Do Republicans Still Support Trump? After Comey Memo, GOP Members Refuse to Defend President on Fox News

Donald Trump
Kevin Lamarque/Reuters

On Tuesday, Fox News host Bret Baier made a surprising disclosure. His show, Special Report, was struggling to book guests. Tuesday's episode centered around allegations in a memo that U.S. President Donald Trump had asked former FBI director James Comey to close his investigation into former National Security Adviser Michael Flynn over Russia links. No Republicans, Baier said, were willing to go on camera and defend their president.

According to The New York Times, which first reported the memo, Trump told Comey during a meeting in February: "I hope you can see your way clear to letting this go, to letting Flynn go. He is a good guy. I hope you can let this go." The former director, who reportedly agreed that Flynn was a good guy, subsequently recorded their conversation in a memo, which he shared with senior FBI employees. One of Comey's associates then read parts of the memo to the Times.

Part of Comey's investigation into Flynn concerned his possible links to Russia. On February 13, Flynn resigned from his post, acknowledging that he had provided White House officials with "incomplete information" over a phone call he'd had with the Russian ambassador to the U.S. (On May 9, when Trump fired Comey, he contradicted his press team's statements and said the FBI's Russia investigation was the reason for his decision.)
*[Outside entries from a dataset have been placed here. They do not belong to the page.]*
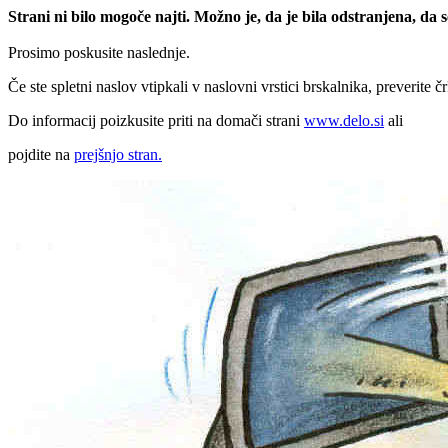
Strani ni bilo mogoče najti. Možno je, da je bila odstranjena, da
Prosimo poskusite naslednje.
Če ste spletni naslov vtipkali v naslovni vrstici brskalnika, preverite č
Do informacij poizkusite priti na domači strani
www.delo.si
ali
pojdite na
prejšnjo stran.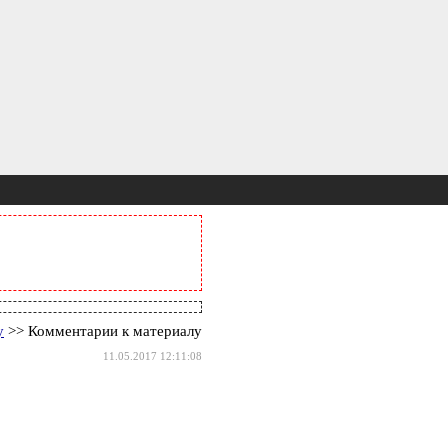
у
>> Комментарии к материалу
11.05.2017 12:11:08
Comey's memo was yet more bad news for the Republican party, which was still dealing with a Washington Post report from Monday night that alleged Trump had disclosed highly classified information to the Russian foreign minister, Sergei Lavrov. On Tuesday, the Times revealed that the U.S. gained the information, which concerned a possible plot by the Islamic State militant group to blow up planes using laptops, from Israel. (The Israelis had not given Trump permission to share the intelligence with Russia.)

Amid the turmoil, it seemed that GOP lawmakers were unwilling to go on air, even for Fox News—a right-leaning network and one of the only media outlets that Trump has praised. Charles Krauthammer, a political commentator and regular panelist on Special Report said the Republican party's reluctance to talk was understandable.

"They've just watched over the last 10 days, people who went out on a limb on the Comey firing, and said it was the result of the memo from the deputy Attorney General, and had their limb sawed off by Donald Trump himself without a flinch," Krauthammer told Baier.

The commentator was referring to the official White House line on Comey's firing that said Trump took the decision on the recommendation of the Justice Department. They made the recommendation over the former FBI director's handling of the investigation into Democratic presidential candidate Hillary Clinton's private email server. Two days later, however, Trump contradicted the DOJ by saying that the Russia investigation was on his mind when in Comey's sacking.

For Republicans who had repeated the party line, Trump's contradiction was at best an embarrassment. Now, with leaks streaming out of Washington, and a president who has shown himself incapable of sticking to a script, GOP politicians seem to have decided that silence is golden.